- What the task requires
Instruction for the entries below: return the part that opens with the line containing "want enterprise operating" and closes with the line containing "annabes! You don’t need a sprawling", exactly, and no pictures.
** Opening Input for this task block **
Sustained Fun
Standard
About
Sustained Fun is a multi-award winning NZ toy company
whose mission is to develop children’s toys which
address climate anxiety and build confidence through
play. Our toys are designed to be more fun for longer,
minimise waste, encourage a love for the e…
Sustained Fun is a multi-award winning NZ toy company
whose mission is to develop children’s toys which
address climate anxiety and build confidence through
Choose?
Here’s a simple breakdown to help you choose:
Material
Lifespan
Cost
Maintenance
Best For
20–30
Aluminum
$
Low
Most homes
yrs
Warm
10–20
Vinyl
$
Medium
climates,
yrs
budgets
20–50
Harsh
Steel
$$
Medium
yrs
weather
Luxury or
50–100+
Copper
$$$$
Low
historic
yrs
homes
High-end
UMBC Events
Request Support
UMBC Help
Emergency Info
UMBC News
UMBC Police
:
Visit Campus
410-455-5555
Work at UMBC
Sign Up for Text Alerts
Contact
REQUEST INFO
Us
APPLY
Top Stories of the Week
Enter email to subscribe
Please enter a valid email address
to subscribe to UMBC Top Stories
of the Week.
** Closing Input for this task block **
** Opening Input for this task block **
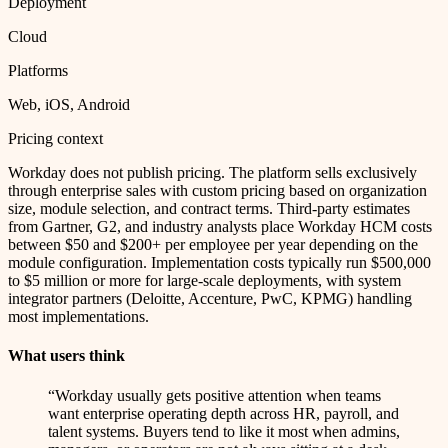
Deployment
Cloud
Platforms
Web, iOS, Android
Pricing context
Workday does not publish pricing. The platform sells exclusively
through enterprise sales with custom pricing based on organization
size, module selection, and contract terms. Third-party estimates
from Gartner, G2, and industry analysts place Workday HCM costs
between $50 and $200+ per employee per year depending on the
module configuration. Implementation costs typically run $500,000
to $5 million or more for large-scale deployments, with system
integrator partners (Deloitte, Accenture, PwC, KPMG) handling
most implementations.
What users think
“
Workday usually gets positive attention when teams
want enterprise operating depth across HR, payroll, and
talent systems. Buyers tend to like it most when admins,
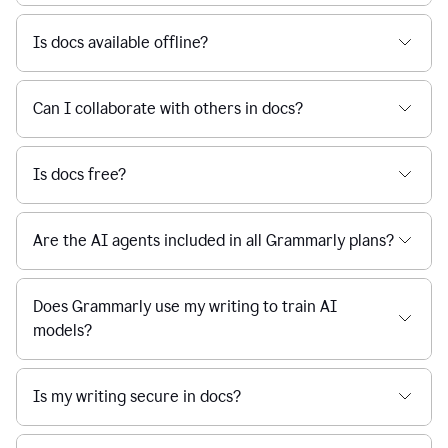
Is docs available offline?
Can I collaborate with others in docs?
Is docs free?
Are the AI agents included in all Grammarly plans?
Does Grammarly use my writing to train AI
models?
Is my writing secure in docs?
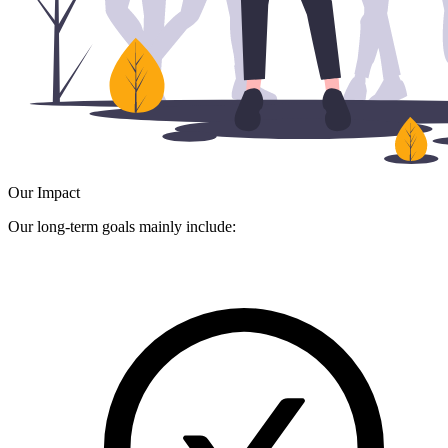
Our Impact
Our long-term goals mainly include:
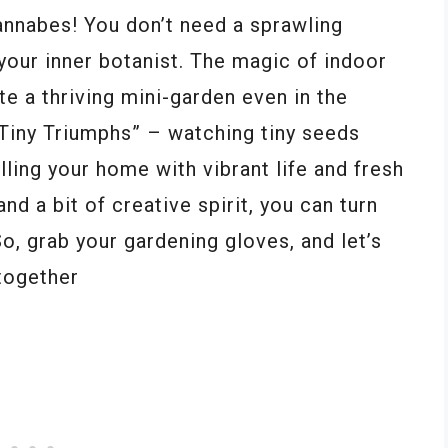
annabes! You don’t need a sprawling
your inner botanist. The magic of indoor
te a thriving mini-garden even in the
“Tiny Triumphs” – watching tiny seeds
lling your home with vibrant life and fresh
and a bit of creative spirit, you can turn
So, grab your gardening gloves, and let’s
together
** Closing Input for this task block **
- Output of the task
want enterprise operating depth across HR, payroll, and
talent systems. Buyers tend to like it most when admins,
Is docs available offline?
Can I collaborate with others in docs?
Is docs free?
Are the AI agents included in all Grammarly plans?
Does Grammarly use my writing to train AI
models?
Is my writing secure in docs?
Our Impact
Our long-term goals mainly include:
annabes! You don’t need a sprawling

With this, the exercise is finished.